(INPUT FOR THIS TASK):
====
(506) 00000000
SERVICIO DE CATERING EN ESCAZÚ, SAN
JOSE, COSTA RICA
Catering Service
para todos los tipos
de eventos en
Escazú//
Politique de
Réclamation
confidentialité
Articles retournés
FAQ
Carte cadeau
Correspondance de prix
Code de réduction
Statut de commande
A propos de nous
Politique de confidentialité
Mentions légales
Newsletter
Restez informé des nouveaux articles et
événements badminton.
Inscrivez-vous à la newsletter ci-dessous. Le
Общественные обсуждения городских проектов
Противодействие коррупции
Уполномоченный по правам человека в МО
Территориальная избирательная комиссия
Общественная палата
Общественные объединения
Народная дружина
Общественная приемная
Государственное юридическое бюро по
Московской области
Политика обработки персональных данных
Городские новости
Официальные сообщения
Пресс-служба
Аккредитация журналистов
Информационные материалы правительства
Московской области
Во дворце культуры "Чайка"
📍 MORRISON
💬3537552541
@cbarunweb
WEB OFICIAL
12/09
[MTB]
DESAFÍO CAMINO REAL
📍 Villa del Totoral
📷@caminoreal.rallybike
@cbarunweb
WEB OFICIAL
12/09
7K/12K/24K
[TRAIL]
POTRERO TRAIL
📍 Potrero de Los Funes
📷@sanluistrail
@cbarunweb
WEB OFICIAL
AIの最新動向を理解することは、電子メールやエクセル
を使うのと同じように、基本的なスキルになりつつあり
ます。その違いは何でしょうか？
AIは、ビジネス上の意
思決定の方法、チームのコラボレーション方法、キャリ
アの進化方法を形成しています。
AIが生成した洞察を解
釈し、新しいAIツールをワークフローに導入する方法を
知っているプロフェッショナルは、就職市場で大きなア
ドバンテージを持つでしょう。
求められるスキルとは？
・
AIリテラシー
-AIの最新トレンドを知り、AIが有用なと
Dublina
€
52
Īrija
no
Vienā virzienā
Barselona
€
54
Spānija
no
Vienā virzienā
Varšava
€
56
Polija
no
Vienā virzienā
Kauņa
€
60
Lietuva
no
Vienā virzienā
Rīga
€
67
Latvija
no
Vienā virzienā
====
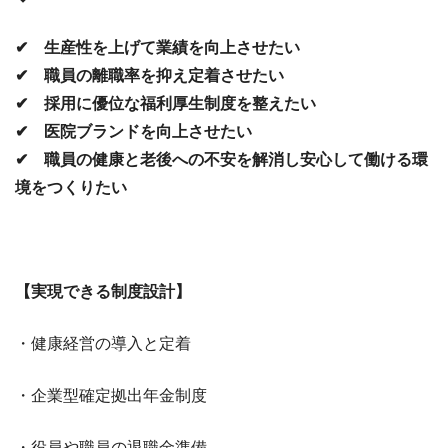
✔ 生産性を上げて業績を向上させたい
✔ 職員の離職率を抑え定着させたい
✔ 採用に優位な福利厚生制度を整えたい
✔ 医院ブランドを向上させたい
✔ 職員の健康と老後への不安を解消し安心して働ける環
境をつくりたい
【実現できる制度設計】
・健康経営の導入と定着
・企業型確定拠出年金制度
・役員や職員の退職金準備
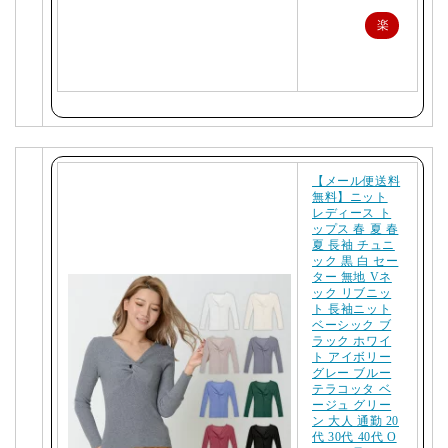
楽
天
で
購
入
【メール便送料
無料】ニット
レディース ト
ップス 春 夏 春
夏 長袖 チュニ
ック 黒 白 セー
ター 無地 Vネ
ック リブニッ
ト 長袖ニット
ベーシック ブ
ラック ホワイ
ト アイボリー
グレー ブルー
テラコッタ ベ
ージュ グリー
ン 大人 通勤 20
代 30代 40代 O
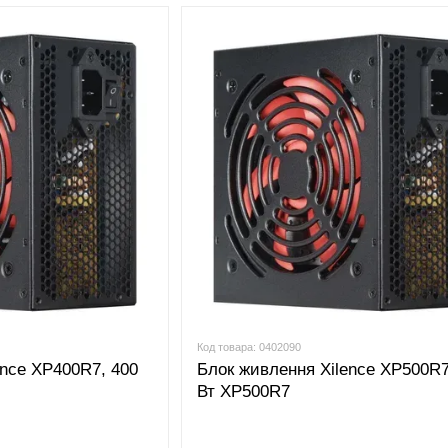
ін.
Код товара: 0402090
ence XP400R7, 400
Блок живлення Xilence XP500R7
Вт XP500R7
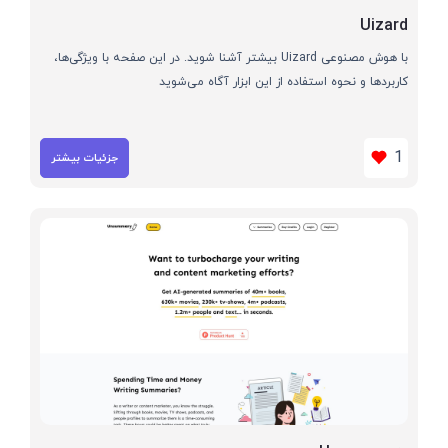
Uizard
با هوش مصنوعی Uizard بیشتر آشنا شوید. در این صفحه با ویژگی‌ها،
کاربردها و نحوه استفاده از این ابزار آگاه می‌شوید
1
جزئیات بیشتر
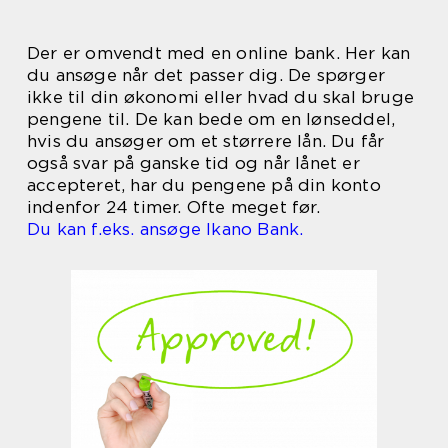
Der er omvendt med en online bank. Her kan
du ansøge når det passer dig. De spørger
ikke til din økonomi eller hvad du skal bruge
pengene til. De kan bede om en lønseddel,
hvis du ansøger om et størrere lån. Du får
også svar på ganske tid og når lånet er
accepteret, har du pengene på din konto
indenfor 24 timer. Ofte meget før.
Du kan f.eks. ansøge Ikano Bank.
====
(TASK REQUIREMENTS): Please output the lines of the listing above that fall in the stretch from the one with "pengene til. De" through the one with "Du kan f.eks. ansøge Ikano Bank.", exactly and only those.

(WRITTEN ANSWER):
pengene til. De kan bede om en lønseddel,
hvis du ansøger om et størrere lån. Du får
også svar på ganske tid og når lånet er
accepteret, har du pengene på din konto
indenfor 24 timer. Ofte meget før.
Du kan f.eks. ansøge Ikano Bank.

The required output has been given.